Three large eggs give you 260 calories, 20 g protein, 1.5 g carbs, 17 g fat. The perfect protein, eggs are loaded with cholesterol, typically thought as an evil food ingredient, but in fact, full of positive benefits, such as testosterone level maintaining and the integrity of muscle cell membranes. People who ate 3 whole eggs a day plus following a strength training program produce twice the gains in strength and muscle mass than those who consume just 1 egg or no eggs per day. 641 milligrams per day of additional cholesterol from eggs decreases the amount of bad cholesterol particles associated with atherosclerosis. So have eggs on any regular meal.
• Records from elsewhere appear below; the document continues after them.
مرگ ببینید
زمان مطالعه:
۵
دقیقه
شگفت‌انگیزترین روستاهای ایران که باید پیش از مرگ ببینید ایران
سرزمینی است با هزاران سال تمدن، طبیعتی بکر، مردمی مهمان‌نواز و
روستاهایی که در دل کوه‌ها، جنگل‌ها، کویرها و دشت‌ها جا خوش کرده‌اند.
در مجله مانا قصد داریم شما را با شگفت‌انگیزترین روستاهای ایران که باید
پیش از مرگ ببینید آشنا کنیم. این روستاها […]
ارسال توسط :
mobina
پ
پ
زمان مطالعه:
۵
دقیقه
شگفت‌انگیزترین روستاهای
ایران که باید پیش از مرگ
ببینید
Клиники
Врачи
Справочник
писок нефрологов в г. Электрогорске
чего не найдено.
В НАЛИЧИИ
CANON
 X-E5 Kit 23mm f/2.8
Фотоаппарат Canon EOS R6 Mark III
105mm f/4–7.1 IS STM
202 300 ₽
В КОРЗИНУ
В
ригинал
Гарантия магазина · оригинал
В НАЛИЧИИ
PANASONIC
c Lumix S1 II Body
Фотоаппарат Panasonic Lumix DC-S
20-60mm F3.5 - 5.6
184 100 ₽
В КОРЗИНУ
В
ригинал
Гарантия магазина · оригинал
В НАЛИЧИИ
Atlantic salmon provides you with 415 calories, 46 g protein, zero carbs and 23 g fat. It’s rich in the essential omega-3 fatty acids as well as eicosapentaenoic and docosahexaenoic acids.
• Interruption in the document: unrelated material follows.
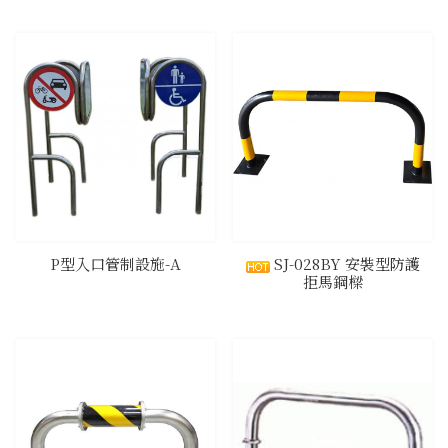
P型入口管制設施-A
SJ-028BY 安裝型防護
拒馬鋼樑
People consuming higher levels of omega 3 fats report greater muscle strength than those taking it in lower levels. Omega 3 fatty acids enhance insulin sensitivity, which boosts muscle protein synthesis it means muscle growth and increases amino acid and glucose uptake. Omega 3s is readily burned for fuel, sparing muscle glycogen to keep your muscles bigger. Additionally, omega 3 has been found to blunt muscle and joint breakdown, as well as enhance their recovery. Omega 3 converts into beneficial prostaglandins- a hormone like substances that promote various processes in your body. Prepare salmon for lunch or dinner.